* WHAT IS REQUIRED:
Report each line of the data that has "pukul" somewhere in it.

* INFORMATION SUPPLIED:

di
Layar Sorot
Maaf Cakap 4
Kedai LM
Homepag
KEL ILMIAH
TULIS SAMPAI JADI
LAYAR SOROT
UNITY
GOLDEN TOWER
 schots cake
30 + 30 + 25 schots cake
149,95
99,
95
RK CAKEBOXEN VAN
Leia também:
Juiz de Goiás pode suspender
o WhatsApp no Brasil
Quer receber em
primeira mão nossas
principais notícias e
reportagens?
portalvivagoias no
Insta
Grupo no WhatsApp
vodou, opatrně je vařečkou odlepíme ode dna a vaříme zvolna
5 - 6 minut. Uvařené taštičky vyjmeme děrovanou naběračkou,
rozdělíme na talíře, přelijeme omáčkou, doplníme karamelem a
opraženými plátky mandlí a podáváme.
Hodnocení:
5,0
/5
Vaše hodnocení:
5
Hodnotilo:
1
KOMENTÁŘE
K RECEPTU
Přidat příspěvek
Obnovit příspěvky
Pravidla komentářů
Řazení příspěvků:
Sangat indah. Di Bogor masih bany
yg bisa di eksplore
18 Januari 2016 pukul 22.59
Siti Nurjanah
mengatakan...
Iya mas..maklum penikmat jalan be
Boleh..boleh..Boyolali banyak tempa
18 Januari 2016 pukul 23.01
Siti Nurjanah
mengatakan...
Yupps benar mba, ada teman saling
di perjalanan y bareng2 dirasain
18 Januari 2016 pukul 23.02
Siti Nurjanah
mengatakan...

...

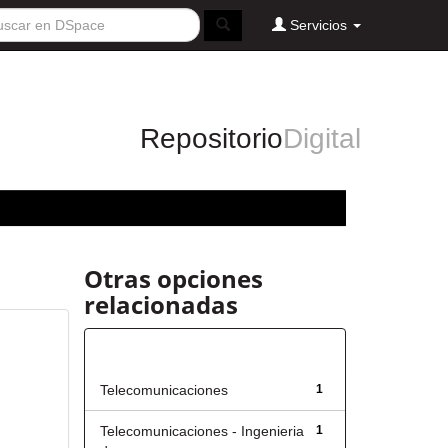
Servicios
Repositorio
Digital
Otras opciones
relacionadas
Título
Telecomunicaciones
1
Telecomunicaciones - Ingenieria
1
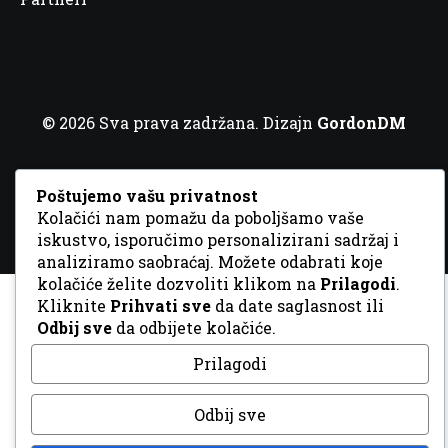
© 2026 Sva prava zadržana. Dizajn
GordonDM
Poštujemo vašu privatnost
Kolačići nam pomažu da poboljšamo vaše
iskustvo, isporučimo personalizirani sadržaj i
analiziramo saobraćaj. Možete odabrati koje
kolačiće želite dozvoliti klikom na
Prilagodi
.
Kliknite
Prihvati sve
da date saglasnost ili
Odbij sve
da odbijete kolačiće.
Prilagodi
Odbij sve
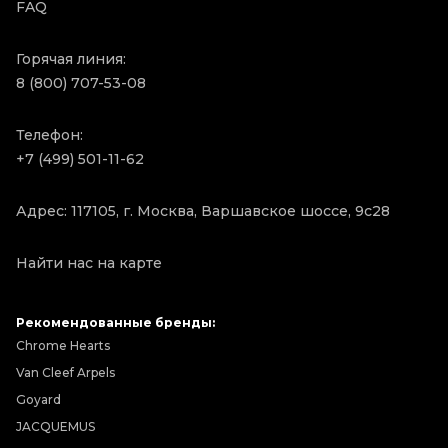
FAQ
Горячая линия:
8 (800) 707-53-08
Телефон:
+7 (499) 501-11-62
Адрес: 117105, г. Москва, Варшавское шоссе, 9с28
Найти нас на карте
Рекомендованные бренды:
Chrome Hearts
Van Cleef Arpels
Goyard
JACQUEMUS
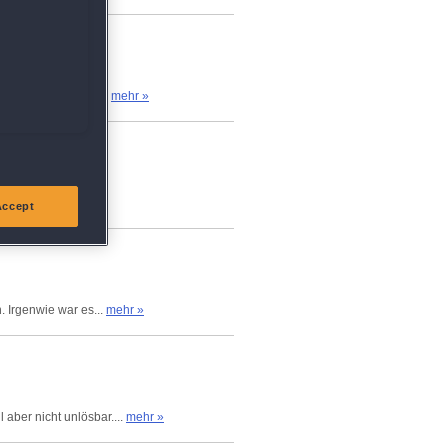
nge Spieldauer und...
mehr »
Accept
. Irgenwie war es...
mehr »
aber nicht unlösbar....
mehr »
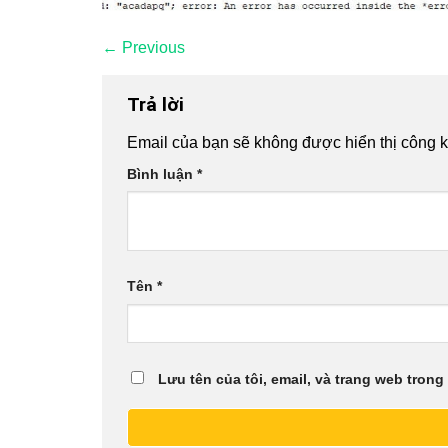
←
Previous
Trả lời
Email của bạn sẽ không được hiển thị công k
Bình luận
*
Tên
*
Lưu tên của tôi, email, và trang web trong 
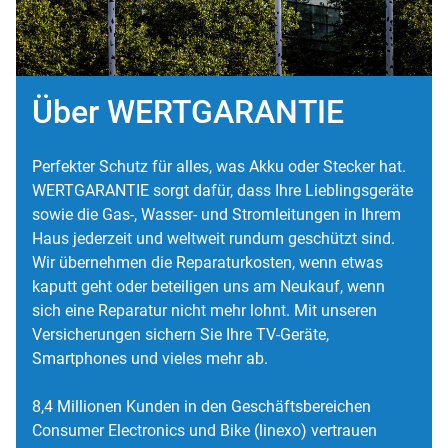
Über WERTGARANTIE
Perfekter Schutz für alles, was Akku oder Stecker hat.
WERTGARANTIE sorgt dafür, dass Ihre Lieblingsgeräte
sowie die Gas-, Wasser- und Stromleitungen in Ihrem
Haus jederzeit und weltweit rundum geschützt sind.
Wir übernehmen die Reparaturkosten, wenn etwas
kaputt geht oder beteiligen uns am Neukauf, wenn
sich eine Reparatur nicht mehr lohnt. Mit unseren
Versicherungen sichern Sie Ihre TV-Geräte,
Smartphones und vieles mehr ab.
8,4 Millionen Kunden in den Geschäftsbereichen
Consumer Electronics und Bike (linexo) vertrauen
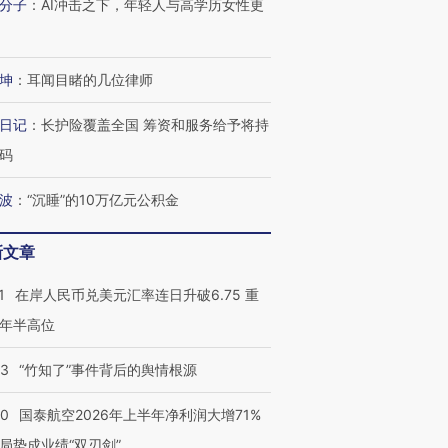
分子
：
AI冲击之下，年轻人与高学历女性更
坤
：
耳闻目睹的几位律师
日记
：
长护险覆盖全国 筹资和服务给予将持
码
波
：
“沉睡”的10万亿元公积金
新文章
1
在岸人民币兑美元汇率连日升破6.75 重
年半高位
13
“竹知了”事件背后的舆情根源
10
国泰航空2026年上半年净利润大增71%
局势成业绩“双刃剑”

...

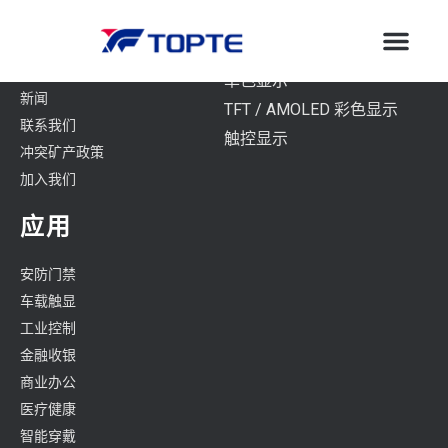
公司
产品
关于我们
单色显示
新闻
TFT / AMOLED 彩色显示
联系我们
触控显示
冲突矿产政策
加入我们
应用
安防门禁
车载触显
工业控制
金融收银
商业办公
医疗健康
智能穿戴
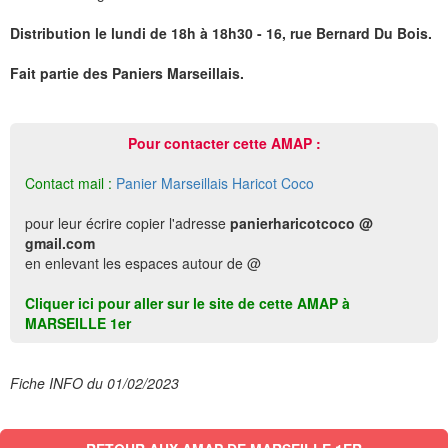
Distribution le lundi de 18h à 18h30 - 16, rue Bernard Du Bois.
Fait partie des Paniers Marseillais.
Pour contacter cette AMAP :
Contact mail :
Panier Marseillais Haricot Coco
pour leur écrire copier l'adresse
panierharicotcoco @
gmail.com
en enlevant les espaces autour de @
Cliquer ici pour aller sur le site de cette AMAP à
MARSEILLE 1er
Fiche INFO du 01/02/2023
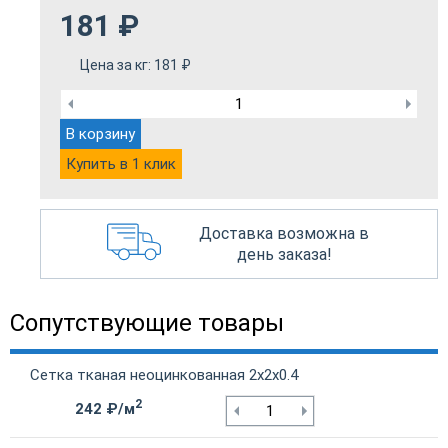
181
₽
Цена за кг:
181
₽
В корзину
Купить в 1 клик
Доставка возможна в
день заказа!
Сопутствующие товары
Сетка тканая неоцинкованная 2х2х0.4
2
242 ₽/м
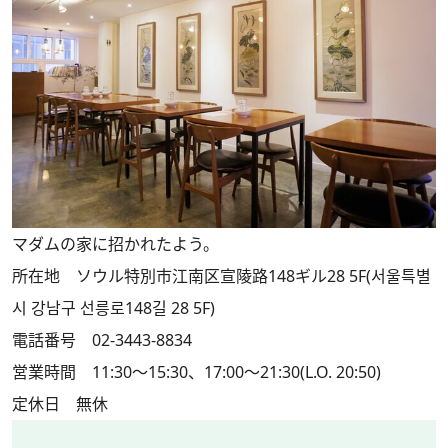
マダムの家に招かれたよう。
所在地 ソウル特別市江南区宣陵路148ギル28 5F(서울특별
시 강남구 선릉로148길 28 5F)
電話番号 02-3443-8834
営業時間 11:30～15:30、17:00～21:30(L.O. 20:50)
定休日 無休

* EXERCISE OUTPUT:
18 Januari 2016 pukul 22.59
18 Januari 2016 pukul 23.01
18 Januari 2016 pukul 23.02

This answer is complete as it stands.